S’il n’y a pas de différence d’efficacité entre le célécoxib et l’association diclofénac + oméprazole en termes de récidive de saignement d’ulcère, cette absence de différence ne doit pas nous occulter le taux de récidive quel que soit le traitement. Ce taux de récidive d’ulcère (particulièrement gastrique) à l’endoscopie reste également élevé malgré un traitement “protecteur” par un inhibiteur de la pompe à proton, un antiHistaminique H2 ou du misoprostol 3. La question essentielle demeure : un traitement AINS au long cours est-il absolument indispensable ?

La toxicité gastro-intestinale des AINS est connue.
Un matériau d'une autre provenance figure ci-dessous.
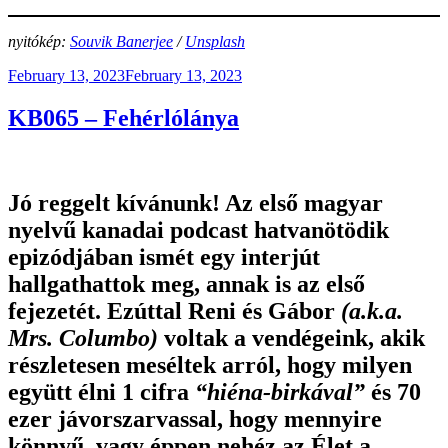
nyitókép:
Souvik Banerjee
/
Unsplash
Posted
February 13, 2023
February 13, 2023
on
KB065 – Fehérlólánya
Jó reggelt kívánunk! Az első magyar
nyelvű kanadai podcast hatvanötödik
epizódjában ismét egy interjút
hallgathattok meg, annak is az első
fejezetét. Ezúttal Reni és Gábor
(a.k.a.
Mrs. Columbo)
voltak a vendégeink, akik
részletesen meséltek arról, hogy milyen
együtt élni 1 cifra
“hiéna-birkával”
és 70
ezer jávorszarvassal, hogy mennyire
könnyű, vagy éppen nehéz az
Élet a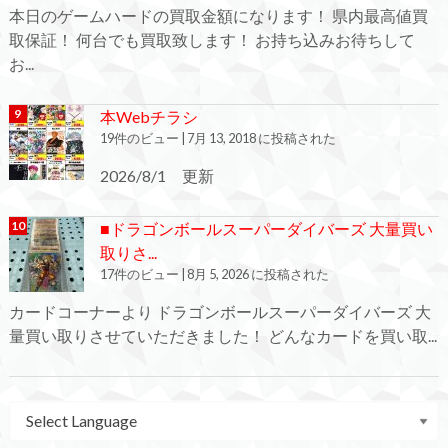
本日のゲームハードの買取金額になります！ 県内最高値買
取保証！ 何台でも買取致します！ お持ち込みお待ちして
お...
本Webチラシ
19件のビュー
|
7月 13, 2018 に投稿された
2026/8/1 更新
■ドラゴンボールスーパーダイバーズ 大量買い
取りさ...
17件のビュー
|
8月 5, 2026 に投稿された
カードコーナーより ドラゴンボールスーパーダイバーズ 大
量買い取りさせていただきました！ どんなカードを買い取...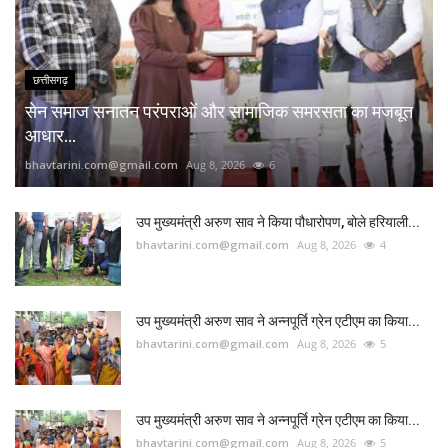
छत्तीसगढ़
सेन समाज सनातन परंपराओं और सामाजिक समरसता का मजबूत
आधार...
bhavtarini.com@gmail.com
Aug 8, 2026
6
उप मुख्यमंत्री अरुण साव ने किया पौधारोपण, बोले हरियाली...
bhavtarini.com@gmail.com
Aug 8, 2026
4
उप मुख्यमंत्री अरुण साव ने अन्नपूर्ति ग्रेन एटीएम का किया...
bhavtarini.com@gmail.com
Aug 8, 2026
5
उप मुख्यमंत्री अरुण साव ने अन्नपूर्ति ग्रेन एटीएम का किया...
bhavtarini.com@gmail.com
Aug 8, 2026
5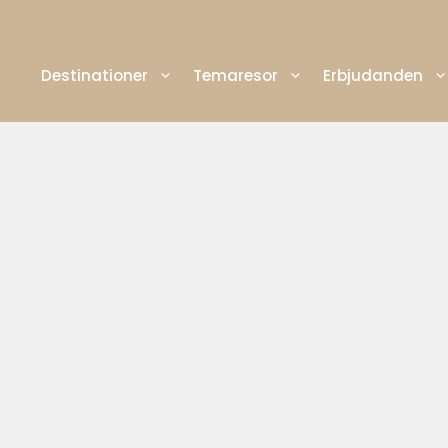
Destinationer
Temaresor
Erbjudanden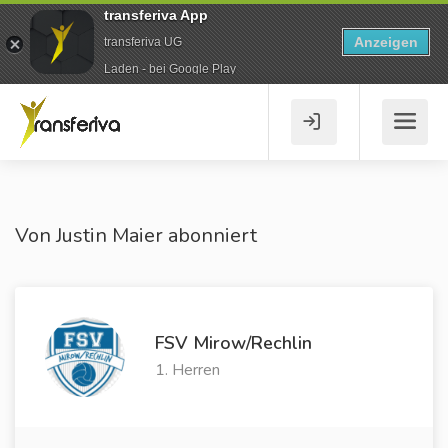
transferiva App
Anzeigen
transferiva UG
Laden - bei Google Play
Von Justin Maier abonniert
FSV Mirow/Rechlin
1. Herren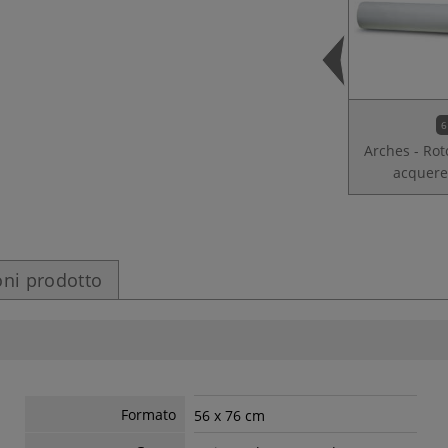
6
Arches - Rot
acquere
ni prodotto
Formato
56 x 76 cm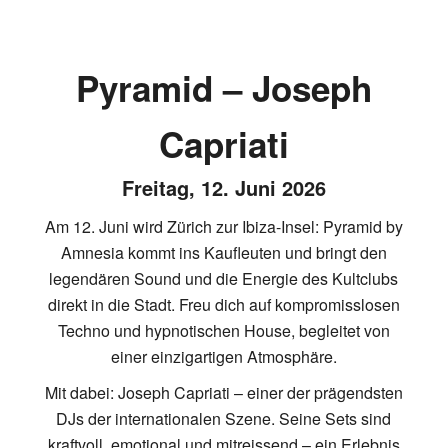
Pyramid – Joseph
Capriati
Freitag, 12. Juni 2026
Am 12. Juni wird Zürich zur Ibiza-Insel: Pyramid by
Amnesia kommt ins Kaufleuten und bringt den
legendären Sound und die Energie des Kultclubs
direkt in die Stadt. Freu dich auf kompromisslosen
Techno und hypnotischen House, begleitet von
einer einzigartigen Atmosphäre.
Mit dabei: Joseph Capriati – einer der prägendsten
DJs der internationalen Szene. Seine Sets sind
kraftvoll, emotional und mitreissend – ein Erlebnis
Pour les AINS inhibiteurs sélectifs de la cyclo-oxygénase 2 (coxibs), l’étude VIGOR sur le rofécoxib dans l’arthrite rhumatoïde 4 et l’étude CLASS sur le célécoxib dans l’arthrose et l’arthrite rhumatoïde 5 indiquaient une moindre toxicité gastro-intestinale. Ces deux études ne nous apportaient pas un apaisement suffisant quant à nos inquiétudes concernant les autres effets indésirables (cardiaques, rénaux) de ces molécules 6 . De nombreuses critiques ont ensuite été formulées sur la fiabilité des résultats (partiels) publiés 7-10. La toxicité cardiaque des coxibs reste l’objet de nombreux débats.

Cette étude attire particulièrement notre attention sur le risque de toxicité rénale des coxibs, similaire à celle des autres AINS : 24,3 à 30,8 % d’effets rénaux indésirables, qui montent à plus de 50 % chez les sujets présentant au départ une fonction rénale altérée (mais non une insuffisance rénale sévère, définie par une créatininémie > 2,2 mg/dl). Cette situation est particulièrement fréquente chez les personnes âgées.
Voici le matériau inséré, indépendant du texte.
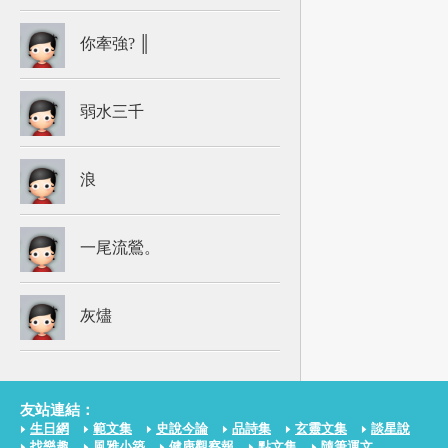
你牽強? ║
弱水三千
浪
一尾流鶯。
灰燼
友站連結：
生日網
範文集
史說今論
品詩集
玄靈文集
談星說
找樂趣
風雅小築
健康觀察報
點文集
隨筆運文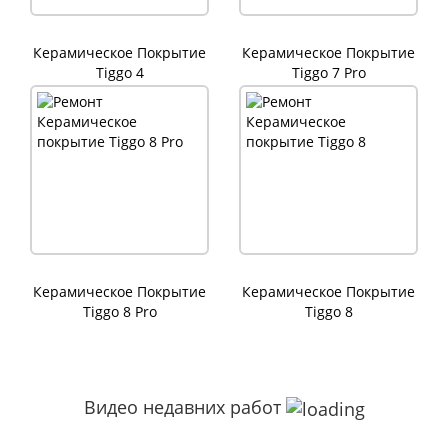
Керамическое Покрытие
Керамическое Покрытие
Tiggo 4
Tiggo 7 Pro
Керамическое Покрытие
Керамическое Покрытие
Tiggo 8 Pro
Tiggo 8
Видео недавних работ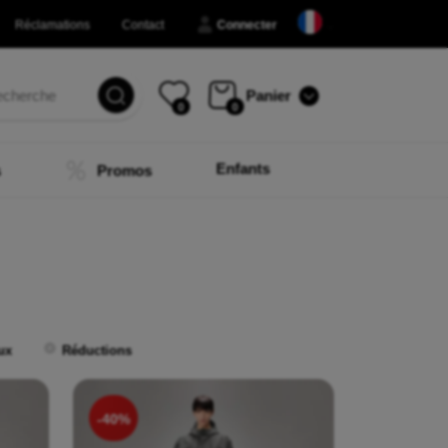
Réclamations
Contact
Connecter
Panier
0
0
Enfants
s
Promos
ux
Réductions
-40%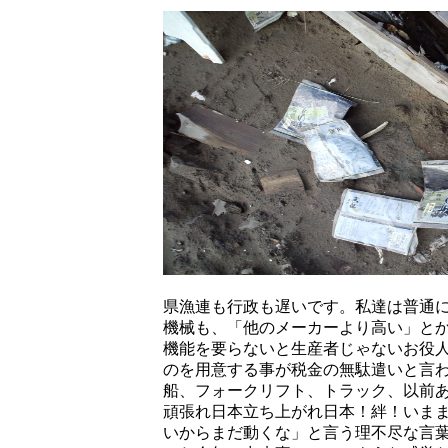
県漁連も行政も遅いです。私達は普通
機械も、「他のメーカーより高い」と
機能を要らないと生産者じゃないお役
のを用意する事が税金の無駄遣いと言
船、フォークリフト、トラック、以前
頑張れ日本立ち上がれ日本！絆！いま
いからまだ動くな」と言う理不尽な言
L’analyse du sous-groupe des patients ne consommant pas d’aspirine à faible dose ne montre pas de différence significative de sécurité entre les deux traitements.

 

Recommandations pour la pratique

Le célécoxib et l’association de diclofénac avec de l’oméprazole réduisent de façon semblable le risque de récidive de complications d’ulcère gastro-duodénal (hémorragie) lors de la prise au long cours d’un AINS. Ce risque persiste cependant. La question essentielle reste de justifier l’indication formelle de cet AINS vu le risque d’effets indésirables gastriques, rénaux et cardiaques. Pour le traitement de la douleur provoquée par l’arthrose, le paracétamol et une mobilisation adéquate restent un premier choix 2, 6.

La rédaction

 

Références

  1. Chan F, Chun S, Suen B, et al. Preventing recurrent upper gastrointestinal bleeding in patients with Helicobacter pylori infection who are taking low-dose aspirin or naproxen. N Engl J Med 2001;344:967-73.
  2. Recommendations for the medical management of osteoarthritis of the hip and knee : 2000 update. American College of Rheumatology Subcommittee on Osteoarthritis Guidelines. Arthritis Rheum 2000;43:1905-15.
  3. Rostom A, Dube C, Wells G, et al. Prevention of NSAID-induced gastroduodenal ulcers (Cochrane Review). In : The Cochrane Library, Issue 1, 2003. Oxford : Update Software.
  4. Bombardier C, Laine L, Reicin A, et al. Comparison of upper gastrointestinal toxicity of rofecoxib and naproxen in patients with rheumatoid arthritis N Engl J Med 2000;343:1520-8.
  5. Silverstein F, Faich G, Goldenstein J, et al. Gastrointestinal toxicity with celecoxib vs nonsteroidal anti-inflammatory drugs for osteoarthritis and rheumatoid arthritis. The CLASS study : a randomised controlled trial. JAMA 2000;284:1247-55.
  6. van Driel M. Hoe veilig zijn de nieuwe COX-2 selectieve NSAID’S? Huiserts Nu Minerva 2001;30(6):263-8.
  7. Therapeutics Letter. COX-2 inhibitors update : do journal publications tell the full story ? Therapeutics Letter Nov/Dec/Jan 2001-02.
  8. Juni P, Rubjier A, Dieppe P. Are selective COX-2 inhibitors superior to traditional non steroidal anti-inflammatory drugs ? Adequate analysis of the CLASS trial indicates that this may not be the case. BMJ 2002;324:1287-8.
  9. Gebu. Cox-2 remmers, Class en Vigor onder de loep. Geneesmiddelenbulletin 2003;37:32-3.
  10. van Driel M. Une demi-vérité. Le récit des coxibs (éditorial). MinervaF 2003;2(9):142-3.